Start of Block

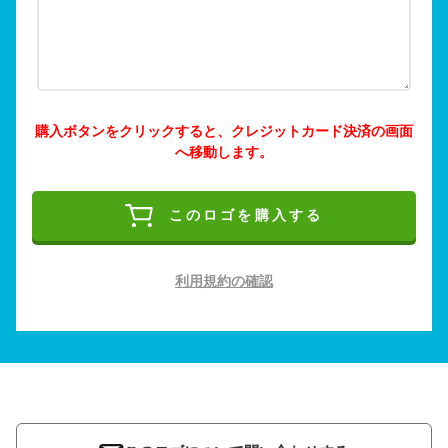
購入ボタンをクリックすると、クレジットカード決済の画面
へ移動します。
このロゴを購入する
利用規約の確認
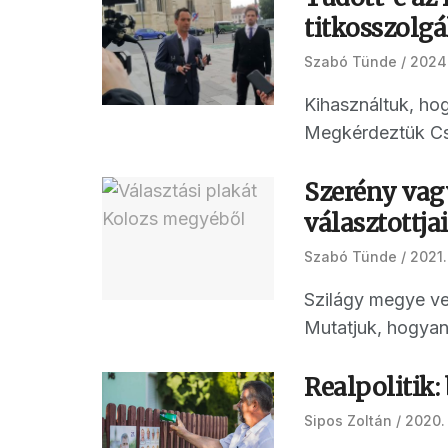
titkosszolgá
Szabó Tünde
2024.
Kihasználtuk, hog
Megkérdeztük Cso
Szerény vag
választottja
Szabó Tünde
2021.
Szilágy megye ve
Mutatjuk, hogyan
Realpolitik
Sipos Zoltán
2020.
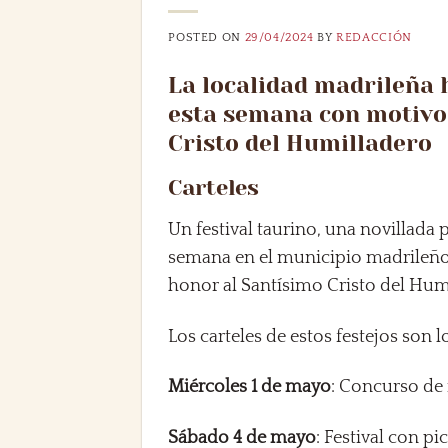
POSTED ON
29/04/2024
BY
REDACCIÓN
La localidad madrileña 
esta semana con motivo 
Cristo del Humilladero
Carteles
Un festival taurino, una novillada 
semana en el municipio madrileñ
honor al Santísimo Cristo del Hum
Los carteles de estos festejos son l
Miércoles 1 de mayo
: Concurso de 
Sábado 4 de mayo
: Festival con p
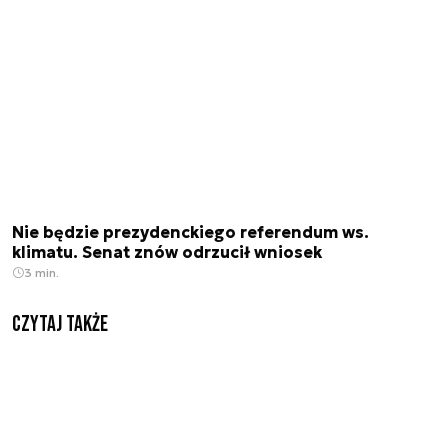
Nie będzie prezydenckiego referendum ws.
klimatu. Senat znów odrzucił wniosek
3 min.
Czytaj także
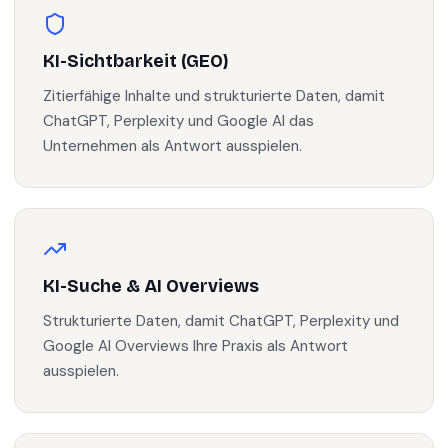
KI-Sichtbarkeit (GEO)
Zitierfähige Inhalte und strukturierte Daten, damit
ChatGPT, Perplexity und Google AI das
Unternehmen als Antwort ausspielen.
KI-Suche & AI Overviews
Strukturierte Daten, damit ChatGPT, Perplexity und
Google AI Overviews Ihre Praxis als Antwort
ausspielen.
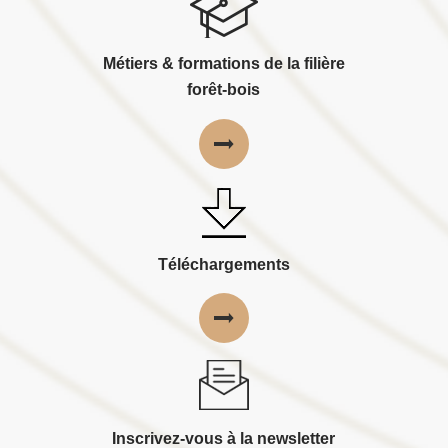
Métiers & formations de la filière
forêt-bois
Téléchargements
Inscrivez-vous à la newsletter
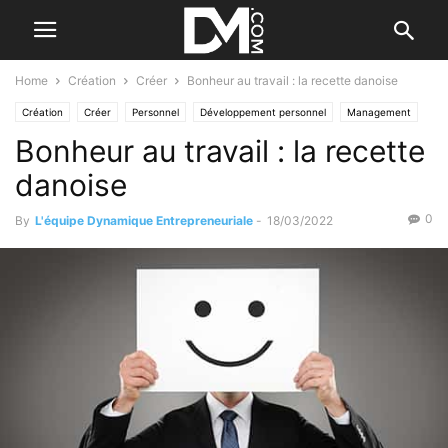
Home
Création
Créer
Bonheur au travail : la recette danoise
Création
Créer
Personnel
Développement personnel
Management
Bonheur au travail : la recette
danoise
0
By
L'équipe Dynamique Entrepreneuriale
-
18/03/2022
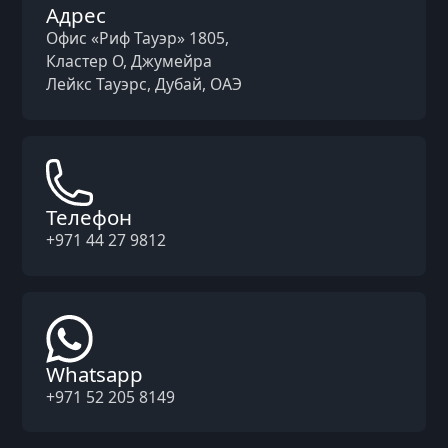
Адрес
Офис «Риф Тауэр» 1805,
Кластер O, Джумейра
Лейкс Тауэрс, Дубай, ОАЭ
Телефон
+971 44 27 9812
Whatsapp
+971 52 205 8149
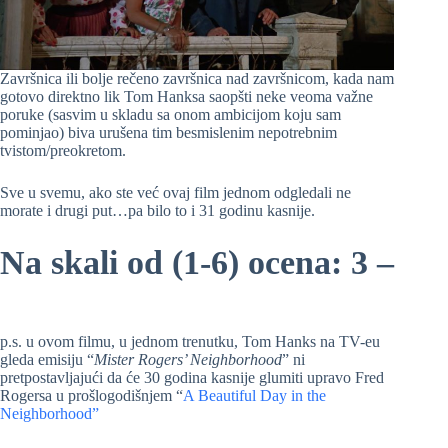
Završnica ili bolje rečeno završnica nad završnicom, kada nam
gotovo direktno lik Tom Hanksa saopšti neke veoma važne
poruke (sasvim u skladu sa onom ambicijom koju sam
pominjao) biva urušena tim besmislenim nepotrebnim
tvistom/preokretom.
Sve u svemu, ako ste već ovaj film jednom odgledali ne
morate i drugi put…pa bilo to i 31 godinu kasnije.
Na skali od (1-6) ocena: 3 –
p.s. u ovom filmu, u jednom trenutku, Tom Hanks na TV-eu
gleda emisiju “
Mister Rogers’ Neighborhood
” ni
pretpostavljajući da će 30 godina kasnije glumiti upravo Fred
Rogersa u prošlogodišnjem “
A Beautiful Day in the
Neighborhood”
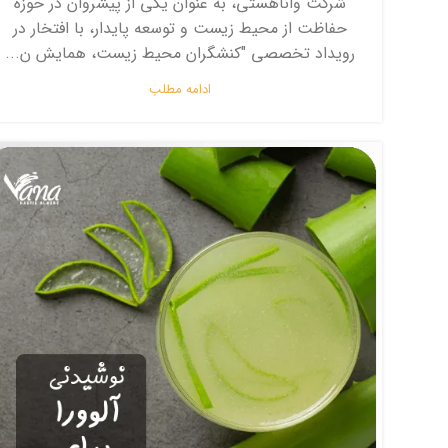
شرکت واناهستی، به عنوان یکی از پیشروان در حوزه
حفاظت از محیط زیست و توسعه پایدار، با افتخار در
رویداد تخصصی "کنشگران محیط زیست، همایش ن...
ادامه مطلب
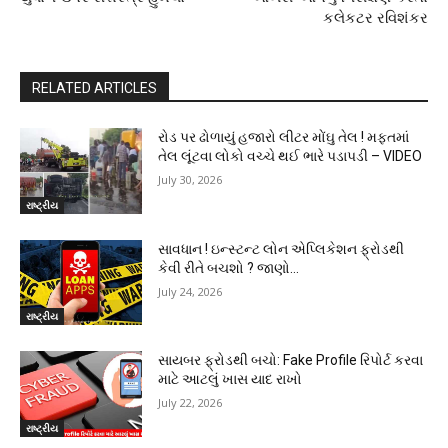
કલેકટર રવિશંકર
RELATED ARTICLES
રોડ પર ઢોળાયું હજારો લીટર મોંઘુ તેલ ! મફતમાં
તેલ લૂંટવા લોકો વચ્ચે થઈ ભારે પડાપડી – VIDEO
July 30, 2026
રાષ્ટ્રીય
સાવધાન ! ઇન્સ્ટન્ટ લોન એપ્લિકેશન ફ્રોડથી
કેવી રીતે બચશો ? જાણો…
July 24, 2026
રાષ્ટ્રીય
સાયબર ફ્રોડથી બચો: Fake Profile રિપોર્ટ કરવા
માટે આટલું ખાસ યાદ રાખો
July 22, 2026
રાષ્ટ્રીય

End of Block
Start of Block

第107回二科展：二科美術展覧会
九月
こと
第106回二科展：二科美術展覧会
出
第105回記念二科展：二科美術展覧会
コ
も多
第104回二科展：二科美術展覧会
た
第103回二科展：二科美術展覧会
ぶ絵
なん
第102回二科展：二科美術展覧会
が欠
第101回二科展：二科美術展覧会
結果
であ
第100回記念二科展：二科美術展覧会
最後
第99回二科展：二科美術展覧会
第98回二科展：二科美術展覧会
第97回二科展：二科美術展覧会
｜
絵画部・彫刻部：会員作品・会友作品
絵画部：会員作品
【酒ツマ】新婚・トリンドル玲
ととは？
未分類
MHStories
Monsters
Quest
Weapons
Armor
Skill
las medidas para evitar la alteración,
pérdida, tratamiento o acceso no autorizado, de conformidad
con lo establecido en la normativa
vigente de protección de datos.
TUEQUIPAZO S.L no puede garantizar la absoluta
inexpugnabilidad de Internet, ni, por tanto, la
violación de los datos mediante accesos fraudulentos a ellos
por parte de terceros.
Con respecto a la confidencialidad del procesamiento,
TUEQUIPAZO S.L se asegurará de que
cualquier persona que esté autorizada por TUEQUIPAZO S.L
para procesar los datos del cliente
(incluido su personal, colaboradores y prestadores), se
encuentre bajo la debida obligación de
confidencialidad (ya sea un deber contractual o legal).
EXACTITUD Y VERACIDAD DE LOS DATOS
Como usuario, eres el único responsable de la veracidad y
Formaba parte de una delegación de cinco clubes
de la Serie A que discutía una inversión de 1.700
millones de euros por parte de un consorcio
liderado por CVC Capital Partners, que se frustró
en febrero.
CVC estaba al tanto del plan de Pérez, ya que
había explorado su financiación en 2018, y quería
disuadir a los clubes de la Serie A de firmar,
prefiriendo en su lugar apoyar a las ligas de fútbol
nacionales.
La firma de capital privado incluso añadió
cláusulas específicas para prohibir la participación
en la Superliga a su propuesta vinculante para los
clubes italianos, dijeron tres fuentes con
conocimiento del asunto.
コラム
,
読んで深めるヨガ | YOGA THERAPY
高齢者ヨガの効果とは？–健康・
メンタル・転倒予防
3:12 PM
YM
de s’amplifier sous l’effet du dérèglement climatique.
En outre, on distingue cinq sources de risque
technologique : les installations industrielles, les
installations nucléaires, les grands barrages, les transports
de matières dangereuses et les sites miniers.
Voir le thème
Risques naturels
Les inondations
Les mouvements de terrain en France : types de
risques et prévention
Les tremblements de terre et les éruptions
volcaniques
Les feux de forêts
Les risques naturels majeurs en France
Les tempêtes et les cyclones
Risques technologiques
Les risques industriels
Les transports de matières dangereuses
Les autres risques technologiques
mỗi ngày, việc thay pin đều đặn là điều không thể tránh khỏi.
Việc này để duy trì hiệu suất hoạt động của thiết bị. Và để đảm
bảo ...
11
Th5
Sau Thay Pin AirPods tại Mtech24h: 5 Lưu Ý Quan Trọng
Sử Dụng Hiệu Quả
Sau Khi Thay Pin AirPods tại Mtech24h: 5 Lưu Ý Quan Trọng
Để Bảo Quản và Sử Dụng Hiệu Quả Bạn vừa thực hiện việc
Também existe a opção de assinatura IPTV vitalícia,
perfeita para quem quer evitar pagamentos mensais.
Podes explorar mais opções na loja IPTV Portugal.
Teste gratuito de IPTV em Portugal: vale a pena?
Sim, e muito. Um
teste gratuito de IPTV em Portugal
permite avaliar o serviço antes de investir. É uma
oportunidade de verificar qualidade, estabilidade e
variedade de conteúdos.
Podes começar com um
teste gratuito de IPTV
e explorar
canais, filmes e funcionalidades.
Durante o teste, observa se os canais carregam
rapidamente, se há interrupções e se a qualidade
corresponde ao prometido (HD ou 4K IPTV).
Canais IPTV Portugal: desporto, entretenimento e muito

End of Block
Start of Block

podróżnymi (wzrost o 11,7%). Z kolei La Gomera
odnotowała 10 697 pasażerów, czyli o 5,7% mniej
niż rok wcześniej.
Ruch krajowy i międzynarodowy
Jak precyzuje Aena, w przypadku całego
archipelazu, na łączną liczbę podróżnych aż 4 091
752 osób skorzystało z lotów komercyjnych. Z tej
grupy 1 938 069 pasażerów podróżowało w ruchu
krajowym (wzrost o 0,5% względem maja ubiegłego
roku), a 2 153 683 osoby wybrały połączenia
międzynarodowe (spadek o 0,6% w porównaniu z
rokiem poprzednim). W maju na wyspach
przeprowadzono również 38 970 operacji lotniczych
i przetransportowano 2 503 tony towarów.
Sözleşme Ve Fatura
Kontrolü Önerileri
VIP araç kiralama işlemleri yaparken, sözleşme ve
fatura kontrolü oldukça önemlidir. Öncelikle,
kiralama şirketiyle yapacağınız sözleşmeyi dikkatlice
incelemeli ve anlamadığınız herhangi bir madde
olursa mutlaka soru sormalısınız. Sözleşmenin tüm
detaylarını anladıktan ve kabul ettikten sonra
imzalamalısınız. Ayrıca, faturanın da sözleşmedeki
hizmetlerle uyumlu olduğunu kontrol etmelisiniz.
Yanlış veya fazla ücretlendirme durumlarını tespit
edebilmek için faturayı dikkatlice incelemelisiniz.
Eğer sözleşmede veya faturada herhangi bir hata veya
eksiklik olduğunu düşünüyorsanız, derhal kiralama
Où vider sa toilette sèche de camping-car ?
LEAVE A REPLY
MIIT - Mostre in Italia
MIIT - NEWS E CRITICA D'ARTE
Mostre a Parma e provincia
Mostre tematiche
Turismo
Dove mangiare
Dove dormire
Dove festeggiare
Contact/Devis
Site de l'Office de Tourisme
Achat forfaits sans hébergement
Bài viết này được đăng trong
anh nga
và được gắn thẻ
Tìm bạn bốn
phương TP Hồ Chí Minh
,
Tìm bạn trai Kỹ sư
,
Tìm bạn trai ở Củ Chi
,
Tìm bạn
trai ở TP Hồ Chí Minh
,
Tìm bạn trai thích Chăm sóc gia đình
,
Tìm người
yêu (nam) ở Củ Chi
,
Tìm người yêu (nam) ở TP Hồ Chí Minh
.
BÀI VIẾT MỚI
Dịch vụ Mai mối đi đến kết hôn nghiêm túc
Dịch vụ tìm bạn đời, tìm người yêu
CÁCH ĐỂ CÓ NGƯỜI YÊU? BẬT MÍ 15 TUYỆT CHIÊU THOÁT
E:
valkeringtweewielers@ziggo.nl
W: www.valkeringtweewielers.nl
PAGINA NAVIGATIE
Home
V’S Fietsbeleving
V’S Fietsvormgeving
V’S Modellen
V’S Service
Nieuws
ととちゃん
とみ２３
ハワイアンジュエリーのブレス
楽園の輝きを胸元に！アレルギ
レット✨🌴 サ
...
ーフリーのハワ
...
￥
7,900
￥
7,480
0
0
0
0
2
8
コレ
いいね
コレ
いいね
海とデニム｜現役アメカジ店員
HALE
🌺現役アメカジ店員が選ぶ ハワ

End of Block

### Work order:
Exercise for the records above: copy only the lines from the one with "Développement personnel" to the one with "Sve u svemu, ako", both ends kept, and drop the pictures.

### Finished task:
Développement personnel
Management
Bonheur au travail : la recette
danoise
0
By
L'équipe Dynamique Entrepreneuriale
-
18/03/2022
Адрес
Офис «Риф Тауэр» 1805,
Кластер O, Джумейра
Лейкс Тауэрс, Дубай, ОАЭ
Телефон
+971 44 27 9812
Whatsapp
+971 52 205 8149
Završnica ili bolje rečeno završnica nad završnicom, kada nam
gotovo direktno lik Tom Hanksa saopšti neke veoma važne
poruke (sasvim u skladu sa onom ambicijom koju sam
pominjao) biva urušena tim besmislenim nepotrebnim
tvistom/preokretom.
Sve u svemu, ako ste već ovaj film jednom odgledali ne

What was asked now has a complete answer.